Thanks Baskaran and Rosa. I checked the concentration in agarose gel. there was about 50-60ng/5microL. ya there are borwn tinge when i suspended DNA in water. Once I tried to re-purify it by phenol -chloroform but lost all the DNA. is any other way? please
how you come to a conclusion that you have lost the DNA from the sample. what is the step you followed to re-purify? brown tinge is nothing but the impurities that are interferes your PCR reaction. Dilute the DNA to 10 fold i.e take 10 microlitres from the main stock and suspend it in 90 microlitres of sterile water and do PCR. Even if you didnt get any amplification, what is the protocol you followed for re-purification?

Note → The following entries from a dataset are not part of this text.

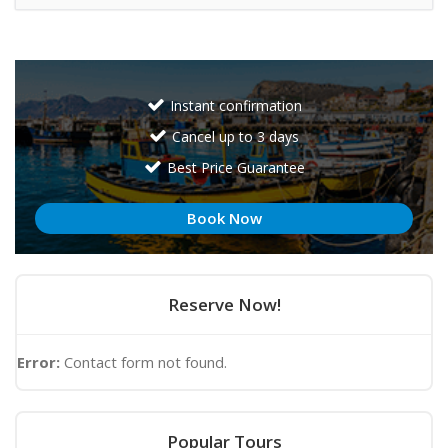
Instant confirmation
Cancel up to 3 days
Best Price Guarantee
Book Now
Reserve Now!
Error:
Contact form not found.
Popular Tours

Dear Baskaran, ofclourse after gel electrophoresis i drawn my conclusion. I tried with Phenol (saturate with tris-cl, pH 8)-chloroform (1:1 ratio) and then precipitated with chilled 99% ethanol. but not tried with diluted DNA samples it may work. well thanks for suggestion.

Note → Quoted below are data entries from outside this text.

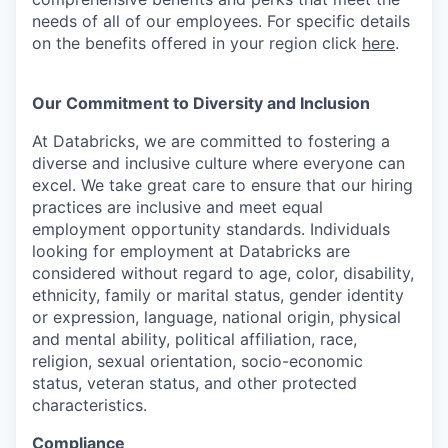
needs of all of our employees. For specific details
on the benefits offered in your region click
here
.
Our Commitment to Diversity and Inclusion
At Databricks, we are committed to fostering a
diverse and inclusive culture where everyone can
excel. We take great care to ensure that our hiring
practices are inclusive and meet equal
employment opportunity standards. Individuals
looking for employment at Databricks are
considered without regard to age, color, disability,
ethnicity, family or marital status, gender identity
or expression, language, national origin, physical
and mental ability, political affiliation, race,
religion, sexual orientation, socio-economic
status, veteran status, and other protected
characteristics.
Compliance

Just use the MoBIo power soil DNA extraction kit (up to 10 grams of sediment) and clean your DNA to remove all PCR inhibitors notably humic acids with the MoBio power clean DNA clean-up kit. You still might have to dilute your sample up to 10 x even after this purification to out-dilute all your PCR inhibitors. Don't measure DNA concentrations with the nano drop especially when you expect low biomass and low DNA yields. Use a fluorometric methods instead (pico green). Much more specific than nano drop.
However, if you decide to use your own method I would use a standard Tris/EDTA/NaCL/SDS extraction buffer and bead beat (zirconium beads) your sediment first. Then incubate with lysozyme (check incubation conditions online) followed by an o/n incubation with proteinase K at 50 degr C. Then extract with PCI 25:24:1 pH8, and precipitate your DNA with 100% ethanol in the presence of NaCl. Wash your pellet with 70% DNA, centrifugate again, dry the pellet and dissolve it in TE pH 8. Your DNA will still be super dirty but you can clean it with the MoBio power clean DNA clean-up kit. Further dilution (~10x or more) of your sample prior to PCR might still be necessary to avoid PCR inhibition. Of course details are missing such as concentrations and incubation times but these are all pretty standard and you can find that info online. The benefits over the use of the MoBio power soil DNA extraction kit (my earlier answer) is that you can play around with sample volume and perhaps improve the extraction efficiency via the enzymatic treatments (which are not part of the MoBio kit). However, in my experience your own method is not per se cheaper than a commercial kit because the costs of ingredients and consumables do add up.